La cola para comprar jalá, el tradicional pan trenzado del sabbat, es la de todos los viernes en Zak the Baker, la panadería más hipster de Wynwood. Pero a la entrada del local, en un guiño a la situación, se ha colocado un pequeño altar con una vela a Elegua, el dios orisha protector de los hogares típico de casas cubanas, y un cartel con una orden: “¡Márchate, zika!”.
“Hay que estar preocupados, pero no entrar en pánico”, subraya el comisionado Russell. Una calma que no comparten todos los responsables políticos de un Estado que tiene en el turismo una de sus principales fuentes de ingresos. Florida acaba de alcanzar un récord: casi 30 millones de turistas en el primer trimestre. En 2015, más de 15 millones de personas visitaron Miami, punto de partida o escala, además de centenares de cruceros internacionales.
El presidente, Barack Obama, solicitó en febrero al Congreso mil 900 millones de dólares para luchar contra este virus que, en palabras del director del CDC, Tom Frieden, preocupa más por lo que no se sabe aún de él que por las secuelas verificadas como la microcefalia en bebés.

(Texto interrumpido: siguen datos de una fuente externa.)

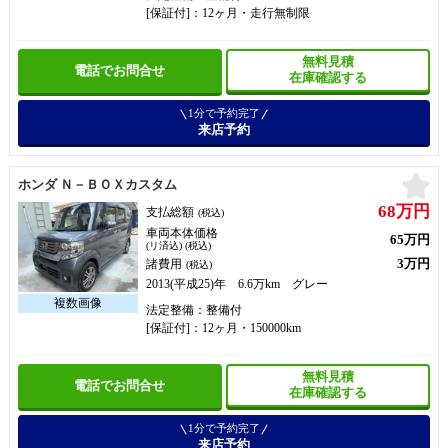
[保証付]：12ヶ月・走行無制限
無料見積
電話でお問合せ
在庫確認する
1分で予約完了
来店予約
お
ホンダ Ｎ－ＢＯＸカスタム
68万円
支払総額
(税込)
車両本体価格
65万円
(リ済込) (税込)
3万円
諸費用
(税込)
2013(平成25)年 6.6万km グレー
法定整備：整備付
[保証付]：12ヶ月・150000km
無料見積
電話でお問合せ
在庫確認する
1分で予約完了
来店予約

No hay rastro del dinero. El Senado aprobó en mayo una partida de mil 100 millones de dólares. Pero la mayoría republicana en la Cámara Baja la condicionó a incluir restricciones al aborto y recortes a la reforma sanitaria de Obama. Indignados, los demócratas del Senado bloquearon la propuesta. Desde entonces, llueven las acusaciones mutuas de inacción e intereses políticos ante lo que Obama calificó el jueves de “situación grave”.